INFORMATION SHOWN section start

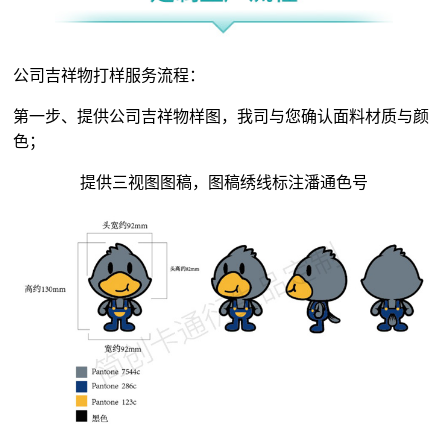
公司吉祥物打样服务流程：
第一步、提供公司吉祥物样图，我司与您确认面料材质与颜
色；
提供三视图图稿，图稿绣线标注潘通色号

INFORMATION SHOWN section end

◆ **WHAT THE TASK ASKS**: Only the lines from the one with "第一步、提供公司吉祥物样图，我司与您确认面料材质与颜" through the final line above belong in the answer, each retyped exactly.

◆ **RESULT**:
第一步、提供公司吉祥物样图，我司与您确认面料材质与颜
色；
提供三视图图稿，图稿绣线标注潘通色号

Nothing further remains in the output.